Principali caratteri dell’alopecia psicogena negli esseri umani

Vediamo ora quali sono le caratteristiche che si accompagnano frequentemente a questa patologia:

  1. Diradamento (differente da quello tipico dell’alopecia androgenetica in quanto tendenzialmente più diffuso e che non va a far arretrare la linea frontale);
  2. Dermatite, spesso connessa a iper-seborrea;
  3. Infiammazione perifollicolare;
  4. Tricodinia, soprattutto sul vertice.

 

Come identificare l’alopecia psicogena

Per capire se ci si trova di fronte a un caso di alopecia psicogena è necessario compiere alcune indagini sul paziente in questione. Innanzitutto bisogna escludere la possibilità che si tratti di un più comune caso di alopecia androgenetica. Questo si può fare studiando la storia familiare della calvizie nei vari rami familiari del paziente e analizzando il tipo di diradamento. Quello androgenetico vede di solito l’arretramento della linea frontale, mentre quello psicogeno è più diffuso e non tocca la hairline.
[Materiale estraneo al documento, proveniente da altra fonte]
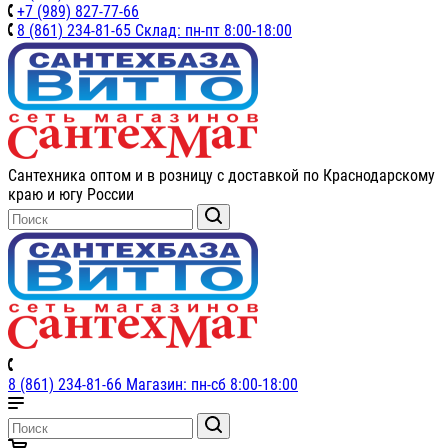
+7 (989) 827-77-66
8 (861) 234-81-65 Склад: пн-пт 8:00-18:00
Сантехника оптом и в розницу с доставкой по Краснодарскому
краю и югу России
8 (861) 234-81-66 Магазин: пн-сб 8:00-18:00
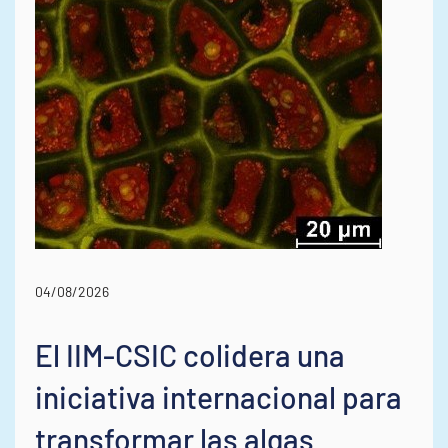
04/08/2026
El IIM-CSIC colidera una
iniciativa internacional para
transformar las algas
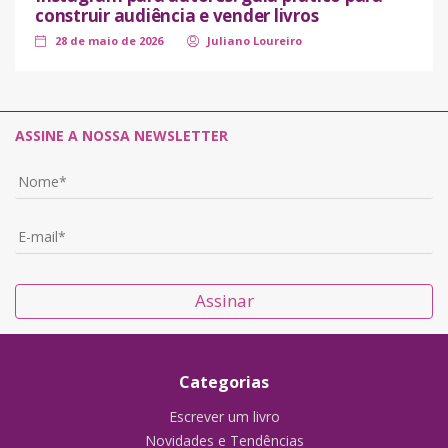
construir audiência e vender livros
28 de maio de 2026
Juliano Loureiro
ASSINE A NOSSA NEWSLETTER
Assinar
Categorias
Escrever um livro
Novidades e Tendências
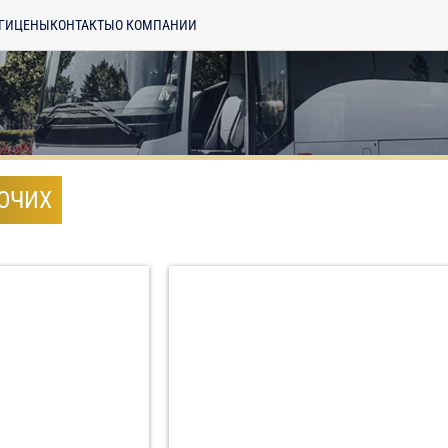
ГИ
ЦЕНЫ
КОНТАКТЫ
О КОМПАНИИ
БОЧИХ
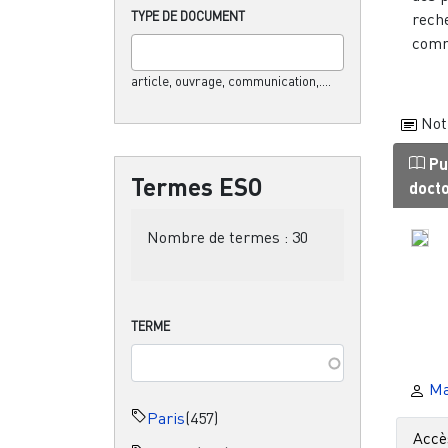
TYPE DE DOCUMENT
reche
comm
article, ouvrage, communication,....
Not
Pu
Termes ESO
doct
Nombre de termes :
30
TERME
Ma
Paris
(457)
Accè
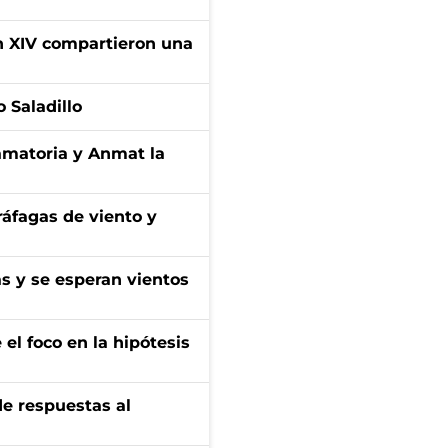
ón XIV compartieron una
 Saladillo
amatoria y Anmat la
 ráfagas de viento y
as y se esperan vientos
el foco en la hipótesis
de respuestas al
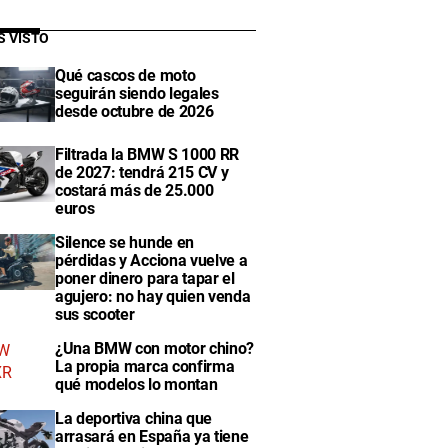
S VISTO
Qué cascos de moto
seguirán siendo legales
desde octubre de 2026
Filtrada la BMW S 1000 RR
de 2027: tendrá 215 CV y
costará más de 25.000
euros
Silence se hunde en
pérdidas y Acciona vuelve a
poner dinero para tapar el
agujero: no hay quien venda
sus scooter
¿Una BMW con motor chino?
La propia marca confirma
qué modelos lo montan
La deportiva china que
arrasará en España ya tiene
In generale poi, se a questi presupposti si accompagnano alcune delle condizioni citate nel paragrafo precedente, ad esempio seborrea o tricodinia, allora è molto probabile che si tratti proprio di un caso di alopecia psicogena.

Ovviamente, si parte dal presupposto che tutti questi elementi siano una conseguenza dello stress e quindi, andando alla radice del problema, anche la valutazione personale del paziente riguardo il suo stato di stress può essere un utile fattore da tenere in considerazione. Tuttavia, non sempre si è in grado di identificare correttamente le proprie sensazioni e di comprendere se davvero il proprio corpo stia subendo qualche stress di tipo fisico o emotivo. Per questa ragione esistono numerosi test cognitivi e della personalità volti a chiarire quale sia la condizione psicologica del paziente. Molto spesso, oltre allo stress, nei casi di alopecia psicogena si riscontrano anche condizioni come depressione e ansia.

A questo riguardo va sottolineato quanto, alle volte, sia propria la mancata consapevolezza da parte del paziente riguardo il proprio stato psicologico a provocare l’insorgere di manifestazioni evidenti come la perdita dei capelli. Un disturbo psichico non risolto o non compreso può infatti cercare una via di espressione somatica più direttamente tangibile e per questo più facilmente identificabile.

 

Famosi ricercatori che ne hanno parlato

Nella storia della ricerca scientifica relativa all’alopecia psicogena si susseguono diversi nomi di ricercatori che hanno dedicato tempo a studi su questo argomento. Il primo è stato, appena dopo la metà degli anni ’60 dell’Ottocento, Plumbe, che la chiamava “Alopecia post-emozionale”. Da lì in poi molti altri hanno trovato nuovi nomi a questo fenomeno andando poco a poco a scoprirlo sempre di più. Nel 1883 Duhring parlava di “trofoneurosi”, nel 1927 O’Donovan di “espressione di una nevrosi” e poi ancora negli anni ’30 del Novecento Hingston parla di “personalità ansiosa” dietro i casi di alopecia che prende in esame.